In the first place, I can't help noticing that this objection is often brought to me by the same people who accuse my Church of being a "Church of rules"; it's hard to imagine a pickier or more artificial rule than one designed to make me scrupulous about giving a term of respect and endearment to my parish priest. In the second place, to cite Scripture in support of the objection is to misuse it. Read in context, Matthew 23:9 is part of a denunciation of the hypocritical scribes and pharisees who love to lord it over everyone else, keep their subjects firmly under their thumbs by means of unreasonable demands, and bask in the glow of human respect. Jesus is not forbidding His disciples literally to call anyone "Father"; rather, He is warning them not to follow in the footsteps of the Pharisees, whose path leads to hell. In the third place, this question of calling priests "Father" involves supernatural realities of which both Protestants and Catholics have lost sight in our times.
Perhaps, for purposes of being struck by these realities, it helps to be at an age when one is older than most newly ordained priests. For example, the baby-faced young priest who celebrated the Mass I attended this morning is probably 27 or 28, though, like most young people nowadays, he looks to me to be about twelve. Naturally speaking, it would be impossible for him to be my father, because I am so much older than he is. But supernaturally speaking, he can be my father, and in fact is. Just as my natural father must answer to God for my well-being, this young father is responsible before God for the care of my soul. I could do no better at this point than to quote Frs. Rumble and Carty, the famous "radio priests" of the 1930s and '40s, on this very question:
In a purely spiritual sense a priest does all for the life of grace in a soul that ordinary parents do for the natural life of the children God gives them. It is the priest who gives spiritual life to souls at the baptismal font. He educates those brought forth to life in Christ by their baptismal rebirth; he teaches, warns, corrects and advises his spiritual children, and nourishes them with the bread of life in the Sacraments. When souls go out of this world to meet God, it is the priest who is at their death-beds, soothing their last hours, allaying their fears, and consoling them as no others could do. Having no family, the priest belongs to every family: and all in his parish, men, women and children, love him and venerate him, and look up to him as their spiritual guide and friend, summing up everything in that term of supreme respect and reverence -- "Father." Catholics rightly, therefore, call the priest "father," not to the exclusion of their Father in heaven, but as a manifestation on earth of the supreme Fatherhood of God in the spiritual order, even as an earthly parent is a similar manifestation of that same Fatherhood in the natural order.
Radio Replies, Volume III, section 304.
This is one of the paradoxes that is a hallmark of the supernatural: what is impossible in the natural order is possible in the supernatural order.
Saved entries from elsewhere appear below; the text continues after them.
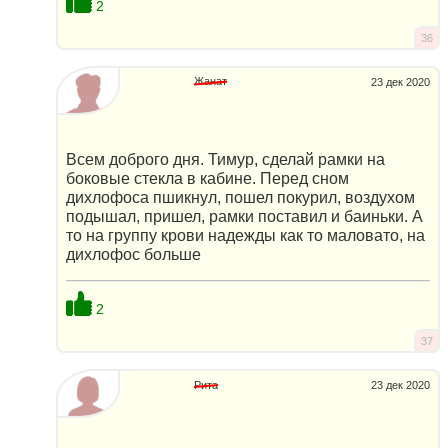
2
36
Жанат
23 дек 2020
Всем доброго дня. Тимур, сделай рамки на
боковые стекла в кабине. Перед сном
дихлофоса пшикнул, пошел покурил, воздухом
подышал, пришел, рамки поставил и баиньки. А
то на группу крови надежды как то маловато, на
дихлофос больше
2
37
Рита
23 дек 2020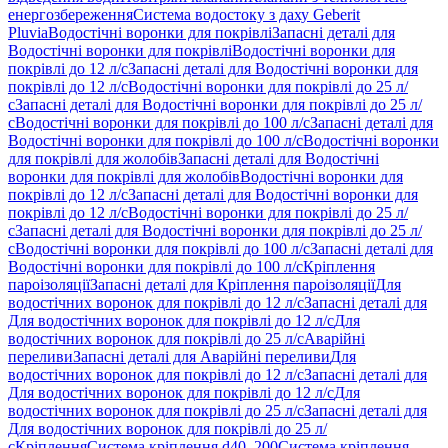
енергозбереження
Система водостоку з даху Geberit
Pluvia
Водостічні воронки для покрівлі
Запасні деталі для
Водостічні воронки для покрівлі
Водостічні воронки для
покрівлі до 12 л/с
Запасні деталі для Водостічні воронки для
покрівлі до 12 л/с
Водостічні воронки для покрівлі до 25 л/
с
Запасні деталі для Водостічні воронки для покрівлі до 25 л/
с
Водостічні воронки для покрівлі до 100 л/с
Запасні деталі для
Водостічні воронки для покрівлі до 100 л/с
Водостічні воронки
для покрівлі для жолобів
Запасні деталі для Водостічні
воронки для покрівлі для жолобів
Водостічні воронки для
покрівлі до 12 л/с
Запасні деталі для Водостічні воронки для
покрівлі до 12 л/с
Водостічні воронки для покрівлі до 25 л/
с
Запасні деталі для Водостічні воронки для покрівлі до 25 л/
с
Водостічні воронки для покрівлі до 100 л/с
Запасні деталі для
Водостічні воронки для покрівлі до 100 л/с
Кріплення
пароізоляції
Запасні деталі для Кріплення пароізоляції
Для
водостічних воронок для покрівлі до 12 л/с
Запасні деталі для
Для водостічних воронок для покрівлі до 12 л/с
Для
водостічних воронок для покрівлі до 25 л/с
Аварійні
переливи
Запасні деталі для Аварійні переливи
Для
водостічних воронок для покрівлі до 12 л/с
Запасні деталі для
Для водостічних воронок для покрівлі до 12 л/с
Для
водостічних воронок для покрівлі до 25 л/с
Запасні деталі для
Для водостічних воронок для покрівлі до 25 л/
с
Кріплення
Система кріплення d40–200
Система кріплення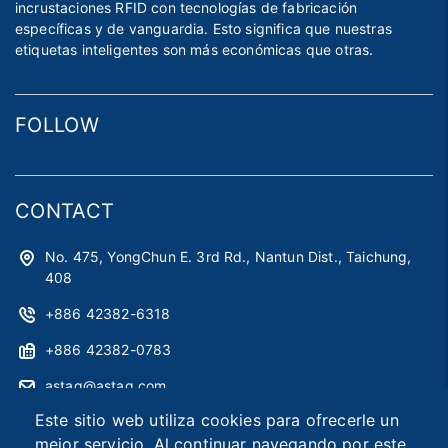
incrustaciones RFID con tecnologías de fabricación
específicas y de vanguardia. Esto significa que nuestras
etiquetas inteligentes son más económicas que otras.
FOLLOW
CONTACT
No. 475, YongChun E. 3rd Rd., Nantun Dist., Taichung,
408
+886 42382-6318
+886 42382-0783
astag@astag.com
Este sitio web utiliza cookies para ofrecerle un
roger@astag.com
mejor servicio. Al continuar navegando por este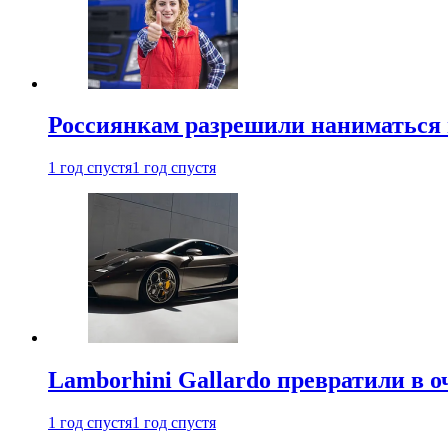
Россиянкам разрешили наниматься 
1 год спустя
1 год спустя
Lamborhini Gallardo превратили в о
1 год спустя
1 год спустя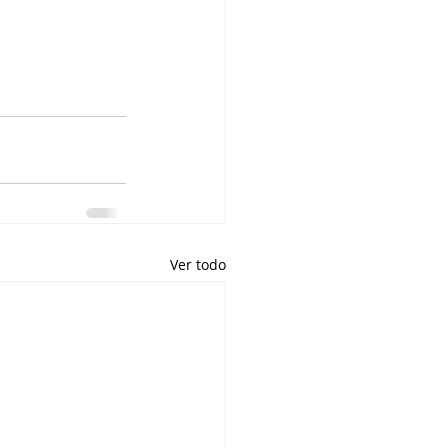
Ver todo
The jar that this paradox gives people operating in the purely natural realm should not be avoided: it is salutary, and the opportunity for a teaching moment. A priest who looks to me like a high school kid is nevertheless my spiritual father; and I am his daughter in the supernatural order, even though I am much older than he is. Therefore, despite the absurdity on a purely natural level, it is fitting and proper for me to call him "Father." In fact, I submit that we ought to go further than that: not only should we call a priest "Father," but priests ought to get back into the habit of calling the faithful "sons" and "daughters," precisely to underscore, in this age of modernism and rationalism, this supernatural relationship with our shepherds.
Perhaps this will also do something toward restoring the lost esteem and dignity of priests in the eyes of their flocks, and hence their authority; and of helping priests themselves to live up to the same.